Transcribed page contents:
┌──

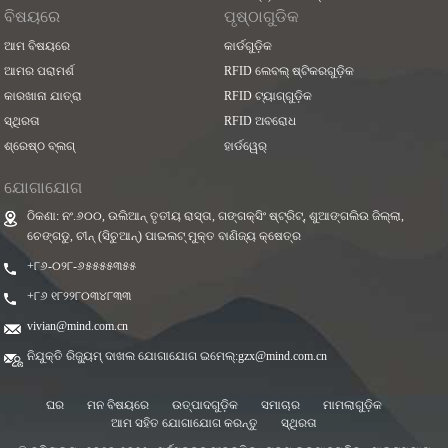
ବିଷୟରେ
ପୃଷ୍ଠାଗୁଡିକ
ଆମ ବିଷୟରେ
କାର୍ଡଗୁଡ଼ିକ
ଆମର ପରାମର୍ଶ
RFID ଲେବଲ୍ ଷ୍ଟିକରଗୁଡ଼ିକ
କାରଖାନା ଯାତ୍ରା
RFID ଟ୍ୟାଗ୍‌ଗୁଡ଼ିକ
ସ୍ଥିରତା
RFID ଅବରୋଧ
ଶ୍ରେଷ୍ଠ ବ୍ଲଗ୍
ହାର୍ଡୱେର୍
ଯୋଗାଯୋଗ
ଠିକଣା: ନଂ.୬୦୦, ଉଲିଆନ୍ ତୃତୀୟ ରାସ୍ତା, ଗଙ୍ଗକ୍ସିଂ ଷ୍ଟ୍ରିଟ୍, ଶୁଆଙ୍ଗଲିଉ ଜିଲ୍ଲା,
ଚେଙ୍ଗଡୁ, ଚୀନ୍ (ସିଚୁଆନ୍) ପାଇଲଟ୍ ମୁକ୍ତ ବାଣିଜ୍ୟ କ୍ଷେତ୍ର
+୮୬-୦୨୮-୬୫୫୫୫୩୫୫
+୮୬ ୧୮୨୨୮୦୩୪୮୩୩
vivian@mind.com.cn
ନିଯୁକ୍ତି ରିଜ୍ୟୁମ୍ ଦାଖଲ ଯୋଗାଯୋଗ ଇମେଲ୍:
gzx@mind.com.cn
ଘର
ମନ ବିଷୟରେ
ଉତ୍ପାଦଗୁଡ଼ିକ
ସମାଚାର
ମାମଲାଗୁଡ଼ିକ
ଆମ ସହିତ ଯୋଗାଯୋଗ କରନ୍ତୁ
ସ୍ଥିରତା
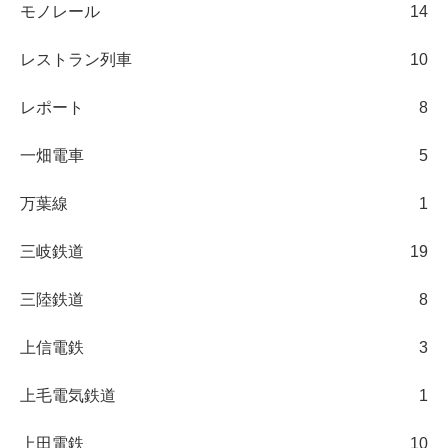
モノレール
14
レストラン列車
10
レポート
8
一畑電車
5
万葉線
1
三岐鉄道
19
三陸鉄道
8
上信電鉄
3
上毛電気鉄道
1
上田電鉄
10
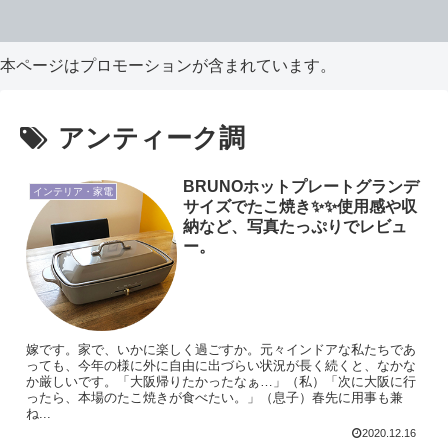
本ページはプロモーションが含まれています。
アンティーク調
BRUNOホットプレートグランデ
インテリア・家電
サイズでたこ焼き✨✨使用感や収
納など、写真たっぷりでレビュ
ー。
嫁です。家で、いかに楽しく過ごすか。元々インドアな私たちであ
っても、今年の様に外に自由に出づらい状況が長く続くと、なかな
か厳しいです。「大阪帰りたかったなぁ…」（私）「次に大阪に行
ったら、本場のたこ焼きが食べたい。」（息子）春先に用事も兼
ね...
2020.12.16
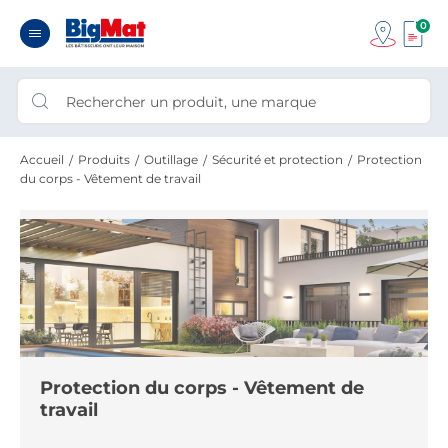
0
Accueil
Produits
Outillage
Sécurité et protection
Protection
du corps - Vêtement de travail
Protection du corps - Vêtement de
travail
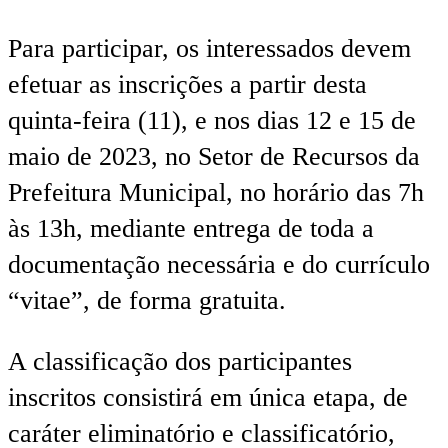
Para participar, os interessados devem
efetuar as inscrições a partir desta
quinta-feira (11), e nos dias 12 e 15 de
maio de 2023, no Setor de Recursos da
Prefeitura Municipal, no horário das 7h
às 13h, mediante entrega de toda a
documentação necessária e do currículo
“vitae”, de forma gratuita.
A classificação dos participantes
inscritos consistirá em única etapa, de
caráter eliminatório e classificatório,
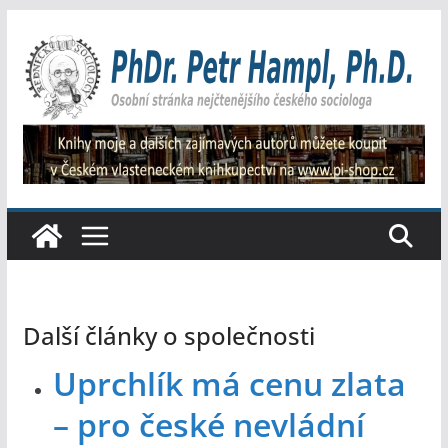
Přeskočit
na
obsah
Další články o společnosti
Uprchlík má cenu zlata
– pro české nevládní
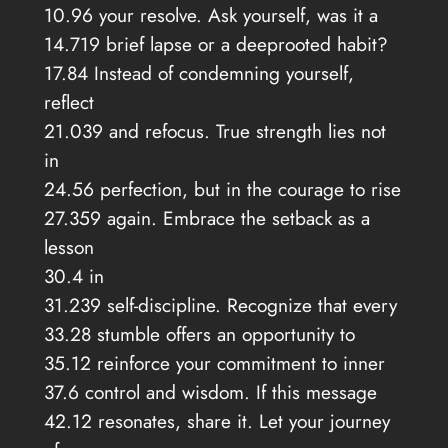
10.96 your resolve. Ask yourself, was it a
14.719 brief lapse or a deeprooted habit?
17.84 Instead of condemning yourself,
reflect
21.039 and refocus. True strength lies not
in
24.56 perfection, but in the courage to rise
27.359 again. Embrace the setback as a
lesson
30.4 in
31.239 self-discipline. Recognize that every
33.28 stumble offers an opportunity to
35.12 reinforce your commitment to inner
37.6 control and wisdom. If this message
42.12 resonates, share it. Let your journey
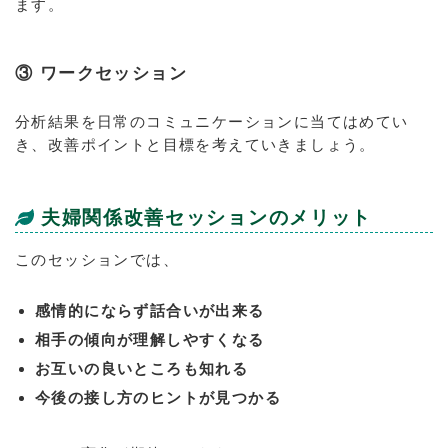
ます。
③ ワークセッション
分析結果を日常のコミュニケーションに当てはめてい
き、改善ポイントと目標を考えていきましょう。
夫婦関係改善セッションのメリット
このセッションでは、
感情的にならず話合いが出来る
相手の傾向が理解しやすくなる
お互いの良いところも知れる
今後の接し方のヒントが見つかる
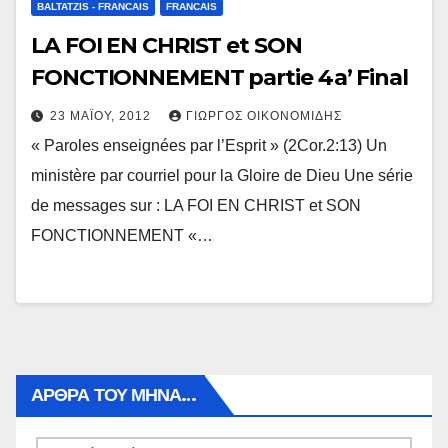
BALTATZIS - FRANCAIS
FRANCAIS
LA FOI EN CHRIST et SON
FONCTIONNEMENT partie 4a’ Final
23 ΜΑΪ́ΟΥ, 2012
ΓΙΏΡΓΟΣ ΟΙΚΟΝΟΜΊΔΗΣ
« Paroles enseignées par l’Esprit » (2Cor.2:13) Un
ministère par courriel pour la Gloire de Dieu Une série
de messages sur : LA FOI EN CHRIST et SON
FONCTIONNEMENT «…
ΑΡΘΡΑ ΤΟΥ ΜΉΝΑ…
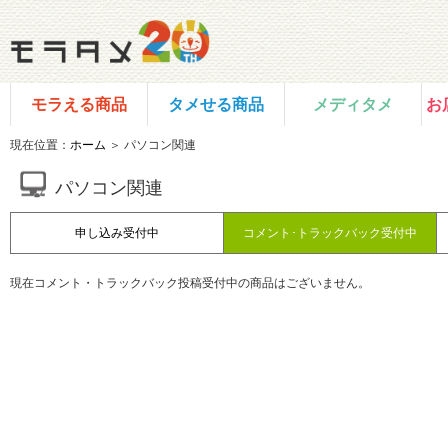
モラえる商品
タメせる商品
メディタメ
お
現在位置：
ホーム
＞ パソコン関連
パソコン関連
申し込み受付中
コメント･トラックバック受付中
現在コメント・トラックバック投稿受付中の商品はございません。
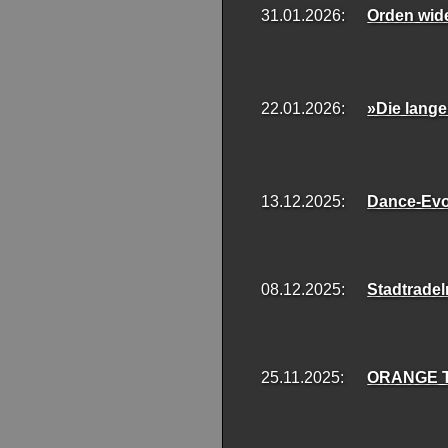
31.01.2026:
Orden wide
22.01.2026:
»Die lange
13.12.2025:
Dance-Evo
08.12.2025:
Stadtrade
25.11.2025:
ORANGE 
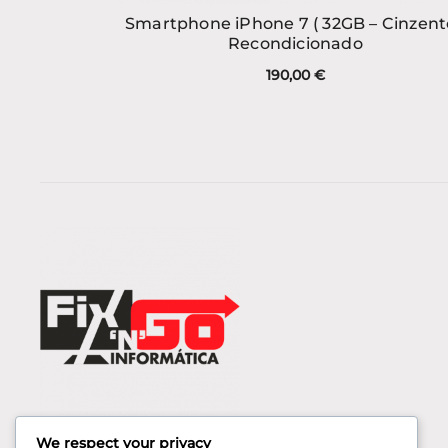
Smartphone iPhone 7 ( 32GB – Cinzent
Recondicionado
190,00
€
We respect your privacy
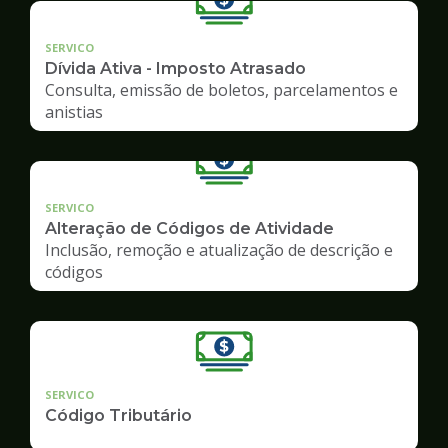
SERVICO
Dívida Ativa - Imposto Atrasado
Consulta, emissão de boletos, parcelamentos e
anistias
SERVICO
Alteração de Códigos de Atividade
Inclusão, remoção e atualização de descrição e
códigos
SERVICO
Código Tributário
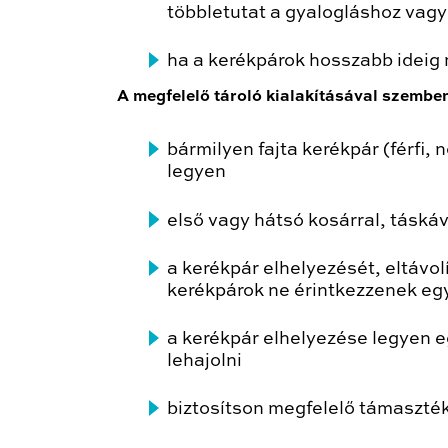
többletutat a gyalogláshoz vag
ha a kerékpárok hosszabb ideig 
A megfelelő tároló kialakításával szembe
bármilyen fajta kerékpár (férfi,
legyen
első vagy hátsó kosárral, táskáv
a kerékpár elhelyezését, eltávol
kerékpárok ne érintkezzenek eg
a kerékpár elhelyezése legyen eg
lehajolni
biztosítson megfelelő támaszték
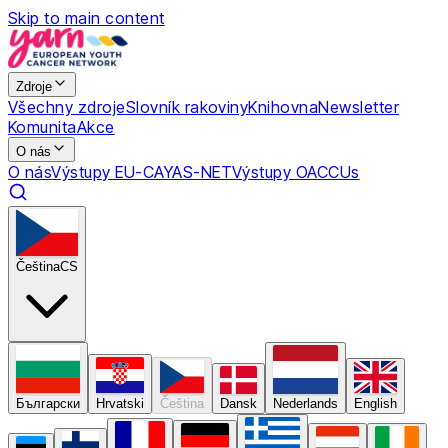
Skip to main content
Zdroje
Všechny zdroje
Slovník rakoviny
Knihovna
Newsletter
Komunita
Akce
O nás
O nás
Výstupy EU-CAYAS-NET
Výstupy OACCUs
Čeština
CS
Български
Hrvatski
Čeština
Dansk
Nederlands
English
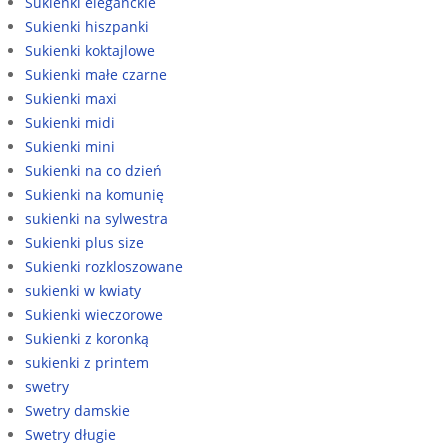
Sukienki eleganckie
Sukienki hiszpanki
Sukienki koktajlowe
Sukienki małe czarne
Sukienki maxi
Sukienki midi
Sukienki mini
Sukienki na co dzień
Sukienki na komunię
sukienki na sylwestra
Sukienki plus size
Sukienki rozkloszowane
sukienki w kwiaty
Sukienki wieczorowe
Sukienki z koronką
sukienki z printem
swetry
Swetry damskie
Swetry długie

└──

■ Problem to solve:
Retype only the lines from the one with "21.039 and refocus. True strength lies not" through the final line of the entries, please, and keep the pictures out.

■ Task solution:
21.039 and refocus. True strength lies not
in
24.56 perfection, but in the courage to rise
27.359 again. Embrace the setback as a
lesson
30.4 in
31.239 self-discipline. Recognize that every
33.28 stumble offers an opportunity to
35.12 reinforce your commitment to inner
37.6 control and wisdom. If this message
42.12 resonates, share it. Let your journey
ます。
③ ワークセッション
分析結果を日常のコミュニケーションに当てはめてい
き、改善ポイントと目標を考えていきましょう。
夫婦関係改善セッションのメリット
このセッションでは、
感情的にならず話合いが出来る
相手の傾向が理解しやすくなる
お互いの良いところも知れる
今後の接し方のヒントが見つかる
BALTATZIS - FRANCAIS
FRANCAIS
LA FOI EN CHRIST et SON
FONCTIONNEMENT partie 4a’ Final
23 ΜΑΪ́ΟΥ, 2012
ΓΙΏΡΓΟΣ ΟΙΚΟΝΟΜΊΔΗΣ
« Paroles enseignées par l’Esprit » (2Cor.2:13) Un
ministère par courriel pour la Gloire de Dieu Une série
de messages sur : LA FOI EN CHRIST et SON
FONCTIONNEMENT «…
ΑΡΘΡΑ ΤΟΥ ΜΉΝΑ…
モラえる商品
タメせる商品
メディタメ
お
現在位置：
ホーム
＞ パソコン関連
パソコン関連
申し込み受付中
コメント･トラックバック受付中
現在コメント・トラックバック投稿受付中の商品はございません。
31.01.2026:
Orden wide
22.01.2026:
»Die lange
13.12.2025:
Dance-Evo
08.12.2025:
Stadtrade
25.11.2025:
ORANGE 
Smartphone iPhone 7 ( 32GB – Cinzent
Recondicionado
190,00
€
We respect your privacy
SERVICO
Dívida Ativa - Imposto Atrasado
Consulta, emissão de boletos, parcelamentos e
anistias
SERVICO
Alteração de Códigos de Atividade
Inclusão, remoção e atualização de descrição e
códigos
SERVICO
Código Tributário
többletutat a gyalogláshoz vag
ha a kerékpárok hosszabb ideig 
A megfelelő tároló kialakításával szembe
bármilyen fajta kerékpár (férfi,
legyen
első vagy hátsó kosárral, táskáv
a kerékpár elhelyezését, eltávol
kerékpárok ne érintkezzenek eg
a kerékpár elhelyezése legyen eg
lehajolni
biztosítson megfelelő támaszték
Skip to main content
Zdroje
Všechny zdroje
Slovník rakoviny
Knihovna
Newsletter
Komunita
Akce
O nás
O nás
Výstupy EU-CAYAS-NET
Výstupy OACCUs
Čeština
CS
Български
Hrvatski
Čeština
Dansk
Nederlands
English
Sukienki eleganckie
Sukienki hiszpanki
Sukienki koktajlowe
Sukienki małe czarne
Sukienki maxi
Sukienki midi
Sukienki mini
Sukienki na co dzień
Sukienki na komunię
sukienki na sylwestra
Sukienki plus size
Sukienki rozkloszowane
sukienki w kwiaty
Sukienki wieczorowe
Sukienki z koronką
sukienki z printem
swetry
Swetry damskie
Swetry długie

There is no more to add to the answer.